--- Entries shown ---
☆ ☆ ☆ ☆

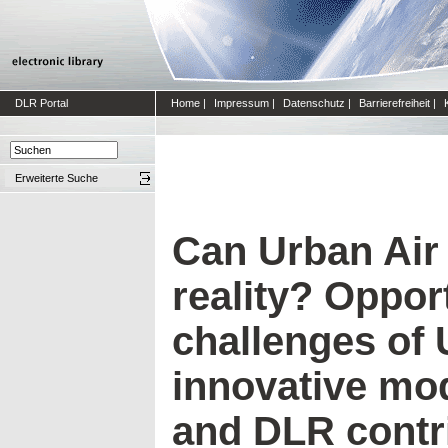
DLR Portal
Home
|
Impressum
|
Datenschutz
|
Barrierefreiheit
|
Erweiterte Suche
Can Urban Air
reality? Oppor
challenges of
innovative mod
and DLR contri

☆ ☆ ☆ ☆

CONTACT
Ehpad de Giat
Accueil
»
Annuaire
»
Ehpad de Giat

☆ ☆ ☆ ☆

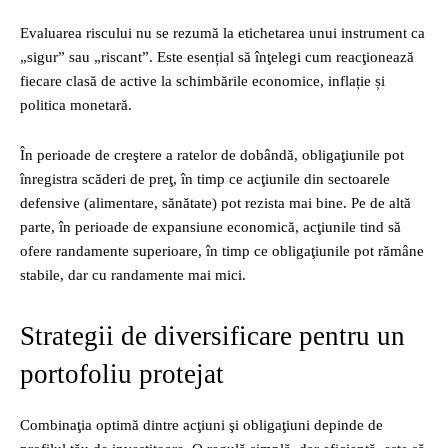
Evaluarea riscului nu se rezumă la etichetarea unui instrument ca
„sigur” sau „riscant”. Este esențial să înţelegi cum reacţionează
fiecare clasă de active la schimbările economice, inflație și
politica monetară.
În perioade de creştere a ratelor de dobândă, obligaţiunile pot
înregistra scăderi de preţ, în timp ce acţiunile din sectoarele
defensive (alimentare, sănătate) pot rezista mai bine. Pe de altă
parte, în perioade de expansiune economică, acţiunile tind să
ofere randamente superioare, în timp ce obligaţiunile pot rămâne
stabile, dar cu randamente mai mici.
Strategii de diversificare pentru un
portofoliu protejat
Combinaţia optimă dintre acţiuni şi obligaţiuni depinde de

☆ ☆ ☆ ☆

--- Your instructions ---
In the entries above, find the line with "Evaluarea riscului nu" and the line with "Combinaţia optimă dintre", then restate word for word both of them and every line between, with nothing more.

--- Reply ---
Evaluarea riscului nu se rezumă la etichetarea unui instrument ca
„sigur” sau „riscant”. Este esențial să înţelegi cum reacţionează
fiecare clasă de active la schimbările economice, inflație și
politica monetară.
În perioade de creştere a ratelor de dobândă, obligaţiunile pot
înregistra scăderi de preţ, în timp ce acţiunile din sectoarele
defensive (alimentare, sănătate) pot rezista mai bine. Pe de altă
parte, în perioade de expansiune economică, acţiunile tind să
ofere randamente superioare, în timp ce obligaţiunile pot rămâne
stabile, dar cu randamente mai mici.
Strategii de diversificare pentru un
portofoliu protejat
Combinaţia optimă dintre acţiuni şi obligaţiuni depinde de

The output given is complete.